Releases: jfcrenshaw/pzflow
Releases · jfcrenshaw/pzflow
v3.1.3
v3.1.2
Changed jnp.NINF
to -jnp.inf
as the former has been removed from Jax.
v3.1.1
- Fixed typo in info for CentBeta13 which prevented saving and then loading a flow with this distribution
v3.1.0
- Added validation loss tracking to the training method
- After training, rather than saving the parameters from the final epoch of training, the parameters from the epoch with the best loss are saved. If a validation set is provided, this reference loss is the validation loss.

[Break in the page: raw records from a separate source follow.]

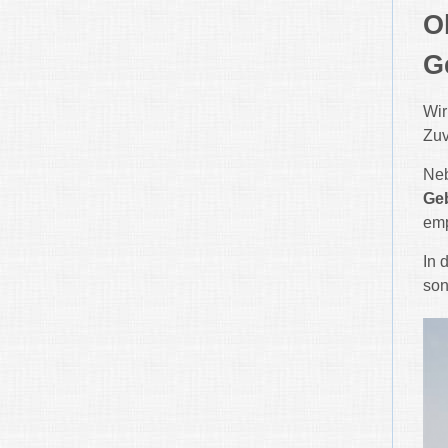
O
G
Wir
Zuv
Ne
Ge
emp
In 
son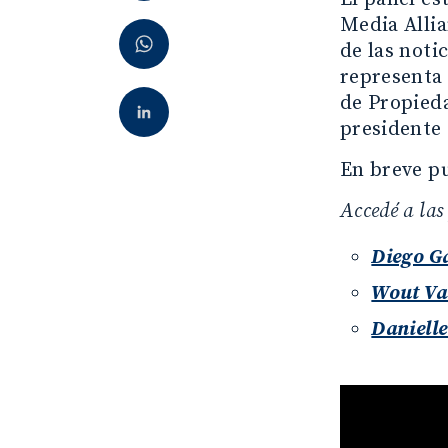
Media Allia
de las noti
representa 
de Propieda
presidente
En breve pu
Accedé a las
Diego G
Wout Va
Danielle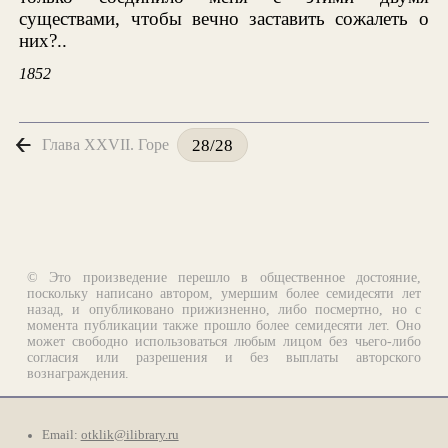
существами, чтобы вечно заставить сожалеть о
них?..
1852
Глава XXVII. Горе
28/28
© Это произведение перешло в общественное достояние,
поскольку написано автором, умершим более семидесяти лет
назад, и опубликовано прижизненно, либо посмертно, но с
момента публикации также прошло более семидесяти лет. Оно
может свободно использоваться любым лицом без чьего-либо
согласия или разрешения и без выплаты авторского
вознаграждения.
Email:
otklik@ilibrary.ru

If not, the reference loss is the training loss.
v3.0.3
- Fixed overflow bug on Uniform distribution log_prob when number of dimensions is greater than 10
- Updated dependencies
v3.0.2
Added -> None
return signatures to functions and methods that don't return an object.
v3.0.0 / v3.0.1
Release of PZFlow 3.0.0 (the 0.0.1 was just to fix the README on PyPI and doesn't reflect any changes to the code)
Changes
- Made Uniform the default distribution
- Made all distributions symmetric about zero
- Moved to Optax for optimization
- Added default bijectors to
Flow
andFlowEnsemble
.
Features
- Added early stopping to train methods
- Added progress bar to train methods
- Added
CentBeta13
distribution, which looks like a Guassian with hard cutoffs.
Bugs
- Fixed bug where
FlowEnsemble
metadata was not available from the ensemble itself, only from the individual flows in the esemble
v2.0.7
- Made some fixes so that pzflow works with the latest version of jax
- I had to change the Uniform Dequantizer so that you always have to specify which columns to dequantize
v2.0.6
Changes for last few bug fixes:
2.0.4 - fixed conditional sampling for FlowEnsembles so that it is obvious which sample belongs to which condition.
2.0.5 - fixed conversion of samples to pandas DataFrames, so that the dtype is float rather than object
2.0.6 - fixed error in CentBeta distribution where output shape was accidentally printed whenever calling log_prob
v2.0.3
Fixed error where marginalization yields NaNs when combined with error convolution.